On March 16, 1930, the writer visited Independence crossing. The river was normal and the crossing was about fifty yards wide, with a gravelly bottom on the east side. Numerous floods had left a high bank on the west side. I am informed that this crossing was used a great deal up to the flood of 1903. The small stream emptying into the river just above the ford is still there, although at the time I visited it, it was dry. I followed the little creek up to Alcove Springs, which is about one half mile from the crossing, practically due east. No doubt the spring has changed considerably since Mr. Bryant saw it in 1846. No water was running over the ledge. The stones upon which the names were graven had broken from the ledge and had been washed down the stream a short distance. There were two very fine springs coming out of the ground on the east side. The following names and dates were engraved upon the rocks:

ALCOVE SPRING

Engraved by Edwin Bryant

May 28, 1846

J. F. REED

May 26, 1846

The small stream is called Alcove Springs creek. The grave of Sarah Keyes is between Alcove Springs and the crossing, as nearly as I can judge, about half way or a quarter of a mile from the springs and a quarter of a mile from the crossing. It is located on a sloping hill on the north side of Alcove Springs creek, about fifty yards from the wagon road. It is on the side of the bluffs and this ground is still virgin prairie, used for pasture. The grave is beside an oak tree, which now consists of three trees growing from the same stump. They are not very large, being about one foot in diameter in the largest place, although the stump from which they sprang is about two and one half to three feet thick. Apparently the parent tree was blown or cut down and these sprouts came up from the stump and grew together at the base and formed three trees. The stone which was fashioned into a headstone is still standing, the upper portion rounding. Apparently all markings are obliterated; neither did I find any markings on the tree as described by Bryant. This, however, is not strange, as eighty-four years had passed and the markings would have long since been grown over.

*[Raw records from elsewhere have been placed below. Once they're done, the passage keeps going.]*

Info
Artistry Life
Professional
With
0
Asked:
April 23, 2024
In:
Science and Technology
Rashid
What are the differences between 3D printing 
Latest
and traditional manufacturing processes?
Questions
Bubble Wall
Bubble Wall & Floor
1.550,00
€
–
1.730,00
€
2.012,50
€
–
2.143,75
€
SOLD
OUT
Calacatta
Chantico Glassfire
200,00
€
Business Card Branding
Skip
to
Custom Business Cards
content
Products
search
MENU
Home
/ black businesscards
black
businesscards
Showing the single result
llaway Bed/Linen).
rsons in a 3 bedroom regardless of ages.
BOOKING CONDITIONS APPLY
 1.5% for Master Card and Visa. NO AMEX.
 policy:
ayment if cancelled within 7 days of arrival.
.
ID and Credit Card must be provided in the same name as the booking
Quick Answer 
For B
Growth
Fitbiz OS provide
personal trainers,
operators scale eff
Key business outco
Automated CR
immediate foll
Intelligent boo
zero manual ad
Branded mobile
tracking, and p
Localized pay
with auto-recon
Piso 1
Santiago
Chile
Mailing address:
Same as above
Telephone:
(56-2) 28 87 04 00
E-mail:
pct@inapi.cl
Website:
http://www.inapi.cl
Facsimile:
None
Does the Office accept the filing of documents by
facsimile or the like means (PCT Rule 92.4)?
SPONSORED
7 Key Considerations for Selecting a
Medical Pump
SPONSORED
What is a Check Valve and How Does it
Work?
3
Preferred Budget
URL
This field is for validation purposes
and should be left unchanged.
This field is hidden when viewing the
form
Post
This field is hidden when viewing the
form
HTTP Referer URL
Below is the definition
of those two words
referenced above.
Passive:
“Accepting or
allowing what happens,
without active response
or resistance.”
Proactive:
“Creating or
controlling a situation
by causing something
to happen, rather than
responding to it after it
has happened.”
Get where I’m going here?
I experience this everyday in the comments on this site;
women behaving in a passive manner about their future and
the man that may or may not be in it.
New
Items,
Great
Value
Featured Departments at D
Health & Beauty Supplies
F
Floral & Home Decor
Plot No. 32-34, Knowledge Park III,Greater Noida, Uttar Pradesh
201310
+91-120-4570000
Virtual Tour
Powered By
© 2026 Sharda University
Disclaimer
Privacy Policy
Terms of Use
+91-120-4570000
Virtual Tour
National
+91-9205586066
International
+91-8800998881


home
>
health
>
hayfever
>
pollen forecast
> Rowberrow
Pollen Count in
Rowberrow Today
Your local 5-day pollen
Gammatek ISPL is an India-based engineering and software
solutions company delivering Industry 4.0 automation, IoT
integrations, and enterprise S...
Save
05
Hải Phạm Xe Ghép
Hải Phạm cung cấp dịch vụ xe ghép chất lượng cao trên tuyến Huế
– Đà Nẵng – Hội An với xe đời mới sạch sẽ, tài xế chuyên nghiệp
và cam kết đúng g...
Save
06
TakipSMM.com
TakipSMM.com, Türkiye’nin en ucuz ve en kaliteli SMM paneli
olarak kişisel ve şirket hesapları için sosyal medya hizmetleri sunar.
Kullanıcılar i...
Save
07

Independence crossing, the grave, and Alcove Springs are all in the southeast quarter of section thirty-one, Elm Creek township, in Marshall county. They may be easily reached by automobile, by driving to Blue Rapids, taking the Marysville road from there, and after crossing the Big Blue, taking the first road to the left and driving up the river to within two miles of Shroyer. This wagon road passes very close to the crossing and one can drive into the pasture, by the grave, and up to Alcove Springs.

One can only hazard a guess why this was called Independence crossing. Presumably it was named for Independence, Mo., where those traveling on the Oregon trail in the early days outfitted themselves for the journey across the plains. The Donner party named Alcove Springs. The early writers on the Donner party often referred to this grave as being near Manhattan, and in the Kansas City (Mo.) Star of Wednesday, June 11, 1930, in an article, "Death Takes the Last Survivor of the Donner Party," the following appears: "On May 29, Grandmother Keyes died and she was buried under a big oak tree where was later the city cemetery of Manhattan."

This of course is not true, as this grave is located about eight miles south of Marysville and about fifty-two miles north of Manhattan.

It may be of interest to know that Sarah Keyes was a great-aunt of James Madison Harvey, governor of Kansas in the early 1870's. Two sons and three daughters of ex-Governor Harvey still reside on the one hundred sixty acres preëmpted by him in Riley county in 1859.

Notes

1. Joseph G. Masters, Oregon Trail Memorial Association Centenary Celebration (Pamphlet).
2. C. F. McGlashan, History of the Donner Party, p. 236.
3. Edwin Bryant, Rocky Mountain Adventures, p. 2.